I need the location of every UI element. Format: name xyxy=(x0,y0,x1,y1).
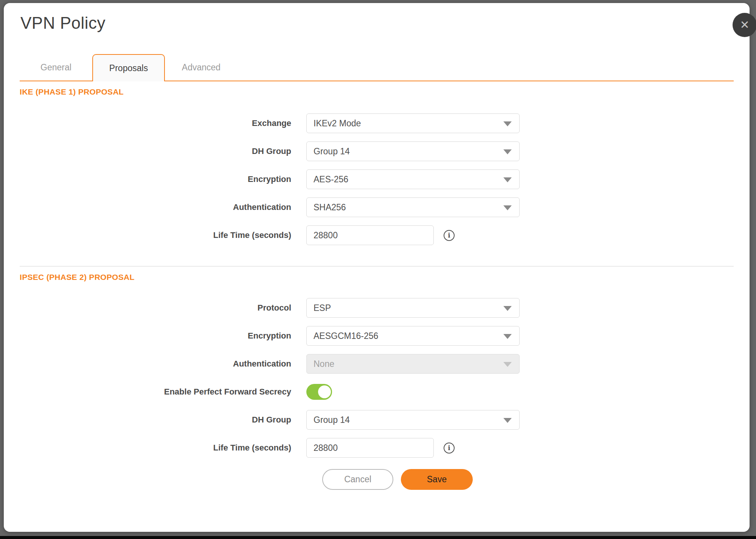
info-icon[interactable]: i xyxy=(444,443,455,454)
select-value: Group 14 xyxy=(314,146,350,157)
chevron-down-icon xyxy=(503,334,512,339)
backdrop-bottom-strip xyxy=(0,536,756,539)
close-icon[interactable]: ✕ xyxy=(733,13,756,37)
select-exchange[interactable]: IKEv2 Mode xyxy=(306,113,520,133)
field-row-dh-group: DH GroupGroup 14 xyxy=(20,410,734,430)
select-value: ESP xyxy=(314,303,331,313)
field-row-authentication: AuthenticationSHA256 xyxy=(20,197,734,217)
field-label: Authentication xyxy=(20,359,306,369)
field-row-authentication: AuthenticationNone xyxy=(20,354,734,374)
field-row-protocol: ProtocolESP xyxy=(20,298,734,318)
input-life-time-seconds[interactable] xyxy=(306,438,434,458)
field-label: Enable Perfect Forward Secrecy xyxy=(20,387,306,397)
tab-proposals[interactable]: Proposals xyxy=(92,54,165,81)
select-encryption[interactable]: AESGCM16-256 xyxy=(306,326,520,346)
field-label: DH Group xyxy=(20,415,306,425)
select-encryption[interactable]: AES-256 xyxy=(306,169,520,189)
select-value: IKEv2 Mode xyxy=(314,118,361,129)
section-heading-ike-phase-1-proposal: IKE (PHASE 1) PROPOSAL xyxy=(20,87,734,96)
select-dh-group[interactable]: Group 14 xyxy=(306,141,520,161)
chevron-down-icon xyxy=(503,306,512,311)
field-label: Life Time (seconds) xyxy=(20,443,306,453)
chevron-down-icon xyxy=(503,205,512,210)
select-value: None xyxy=(314,359,334,369)
field-label: Encryption xyxy=(20,174,306,184)
select-authentication[interactable]: SHA256 xyxy=(306,197,520,217)
field-row-life-time-seconds: Life Time (seconds)i xyxy=(20,225,734,245)
input-life-time-seconds[interactable] xyxy=(306,225,434,245)
select-dh-group[interactable]: Group 14 xyxy=(306,410,520,430)
dialog-title: VPN Policy xyxy=(20,14,750,33)
save-button[interactable]: Save xyxy=(401,469,473,490)
chevron-down-icon xyxy=(503,362,512,367)
chevron-down-icon xyxy=(503,418,512,423)
info-icon[interactable]: i xyxy=(444,230,455,241)
field-label: Exchange xyxy=(20,118,306,128)
cancel-button[interactable]: Cancel xyxy=(322,469,393,490)
select-value: Group 14 xyxy=(314,415,350,425)
tabbar: GeneralProposalsAdvanced xyxy=(20,54,734,81)
toggle-knob xyxy=(318,385,331,398)
field-label: Protocol xyxy=(20,303,306,313)
field-row-exchange: ExchangeIKEv2 Mode xyxy=(20,113,734,133)
select-authentication: None xyxy=(306,354,520,374)
select-protocol[interactable]: ESP xyxy=(306,298,520,318)
section-heading-ipsec-phase-2-proposal: IPSEC (PHASE 2) PROPOSAL xyxy=(20,273,734,282)
field-label: Encryption xyxy=(20,331,306,341)
form-rows: ExchangeIKEv2 ModeDH GroupGroup 14Encryp… xyxy=(20,113,734,245)
field-label: Life Time (seconds) xyxy=(20,230,306,240)
field-row-dh-group: DH GroupGroup 14 xyxy=(20,141,734,161)
select-value: AESGCM16-256 xyxy=(314,331,378,341)
footer-actions: CancelSave xyxy=(322,469,734,490)
vpn-policy-dialog: VPN Policy GeneralProposalsAdvanced IKE … xyxy=(4,3,750,532)
chevron-down-icon xyxy=(503,149,512,154)
field-label: DH Group xyxy=(20,146,306,156)
field-row-enable-perfect-forward-secrecy: Enable Perfect Forward Secrecy xyxy=(20,382,734,402)
select-value: SHA256 xyxy=(314,202,346,213)
form-rows: ProtocolESPEncryptionAESGCM16-256Authent… xyxy=(20,298,734,458)
field-label: Authentication xyxy=(20,202,306,212)
toggle-enable-perfect-forward-secrecy[interactable] xyxy=(306,384,332,400)
tab-advanced[interactable]: Advanced xyxy=(165,54,238,81)
field-row-life-time-seconds: Life Time (seconds)i xyxy=(20,438,734,458)
chevron-down-icon xyxy=(503,121,512,126)
select-value: AES-256 xyxy=(314,174,348,185)
tab-general[interactable]: General xyxy=(20,54,92,81)
chevron-down-icon xyxy=(503,177,512,182)
dialog-content: IKE (PHASE 1) PROPOSALExchangeIKEv2 Mode… xyxy=(4,87,750,490)
field-row-encryption: EncryptionAESGCM16-256 xyxy=(20,326,734,346)
section-divider xyxy=(20,266,734,267)
field-row-encryption: EncryptionAES-256 xyxy=(20,169,734,189)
========================================================================
Please give an exact printout of all the records, pictures aside.

--- OUTPUT OF THE EXERCISE ---
I need the location of every UI element. Format: name xyxy=(x0,y0,x1,y1).
info-icon[interactable]: i xyxy=(444,443,455,454)
select-value: Group 14 xyxy=(314,146,350,157)
chevron-down-icon xyxy=(503,334,512,339)
backdrop-bottom-strip xyxy=(0,536,756,539)
close-icon[interactable]: ✕ xyxy=(733,13,756,37)
select-exchange[interactable]: IKEv2 Mode xyxy=(306,113,520,133)
field-row-dh-group: DH GroupGroup 14 xyxy=(20,410,734,430)
select-value: ESP xyxy=(314,303,331,313)
field-row-authentication: AuthenticationSHA256 xyxy=(20,197,734,217)
field-label: Authentication xyxy=(20,359,306,369)
field-row-authentication: AuthenticationNone xyxy=(20,354,734,374)
field-row-protocol: ProtocolESP xyxy=(20,298,734,318)
input-life-time-seconds[interactable] xyxy=(306,438,434,458)
field-label: Enable Perfect Forward Secrecy xyxy=(20,387,306,397)
tab-proposals[interactable]: Proposals xyxy=(92,54,165,81)
select-encryption[interactable]: AESGCM16-256 xyxy=(306,326,520,346)
field-label: DH Group xyxy=(20,415,306,425)
select-encryption[interactable]: AES-256 xyxy=(306,169,520,189)
select-value: IKEv2 Mode xyxy=(314,118,361,129)
section-heading-ike-phase-1-proposal: IKE (PHASE 1) PROPOSAL xyxy=(20,87,734,96)
select-dh-group[interactable]: Group 14 xyxy=(306,141,520,161)
chevron-down-icon xyxy=(503,306,512,311)
field-label: Life Time (seconds) xyxy=(20,443,306,453)
chevron-down-icon xyxy=(503,205,512,210)
select-value: None xyxy=(314,359,334,369)
field-label: Encryption xyxy=(20,174,306,184)
select-authentication[interactable]: SHA256 xyxy=(306,197,520,217)
field-row-life-time-seconds: Life Time (seconds)i xyxy=(20,225,734,245)
input-life-time-seconds[interactable] xyxy=(306,225,434,245)
select-dh-group[interactable]: Group 14 xyxy=(306,410,520,430)
dialog-title: VPN Policy xyxy=(20,14,750,33)
save-button[interactable]: Save xyxy=(401,469,473,490)
chevron-down-icon xyxy=(503,362,512,367)
chevron-down-icon xyxy=(503,418,512,423)
info-icon[interactable]: i xyxy=(444,230,455,241)
field-label: Exchange xyxy=(20,118,306,128)
cancel-button[interactable]: Cancel xyxy=(322,469,393,490)
select-value: Group 14 xyxy=(314,415,350,425)
tabbar: GeneralProposalsAdvanced xyxy=(20,54,734,81)
toggle-knob xyxy=(318,385,331,398)
field-label: Protocol xyxy=(20,303,306,313)
field-row-exchange: ExchangeIKEv2 Mode xyxy=(20,113,734,133)
select-authentication: None xyxy=(306,354,520,374)
select-protocol[interactable]: ESP xyxy=(306,298,520,318)
section-heading-ipsec-phase-2-proposal: IPSEC (PHASE 2) PROPOSAL xyxy=(20,273,734,282)
field-label: Encryption xyxy=(20,331,306,341)
form-rows: ExchangeIKEv2 ModeDH GroupGroup 14Encryp… xyxy=(20,113,734,245)
field-label: Life Time (seconds) xyxy=(20,230,306,240)
field-row-dh-group: DH GroupGroup 14 xyxy=(20,141,734,161)
select-value: AESGCM16-256 xyxy=(314,331,378,341)
footer-actions: CancelSave xyxy=(322,469,734,490)
vpn-policy-dialog: VPN Policy GeneralProposalsAdvanced IKE … xyxy=(4,3,750,532)
chevron-down-icon xyxy=(503,149,512,154)
field-label: DH Group xyxy=(20,146,306,156)
field-row-enable-perfect-forward-secrecy: Enable Perfect Forward Secrecy xyxy=(20,382,734,402)
select-value: SHA256 xyxy=(314,202,346,213)
form-rows: ProtocolESPEncryptionAESGCM16-256Authent… xyxy=(20,298,734,458)
field-label: Authentication xyxy=(20,202,306,212)
toggle-enable-perfect-forward-secrecy[interactable] xyxy=(306,384,332,400)
tab-advanced[interactable]: Advanced xyxy=(165,54,238,81)
field-row-life-time-seconds: Life Time (seconds)i xyxy=(20,438,734,458)
chevron-down-icon xyxy=(503,121,512,126)
select-value: AES-256 xyxy=(314,174,348,185)
tab-general[interactable]: General xyxy=(20,54,92,81)
chevron-down-icon xyxy=(503,177,512,182)
dialog-content: IKE (PHASE 1) PROPOSALExchangeIKEv2 Mode… xyxy=(4,87,750,490)
field-row-encryption: EncryptionAESGCM16-256 xyxy=(20,326,734,346)
section-divider xyxy=(20,266,734,267)
field-row-encryption: EncryptionAES-256 xyxy=(20,169,734,189)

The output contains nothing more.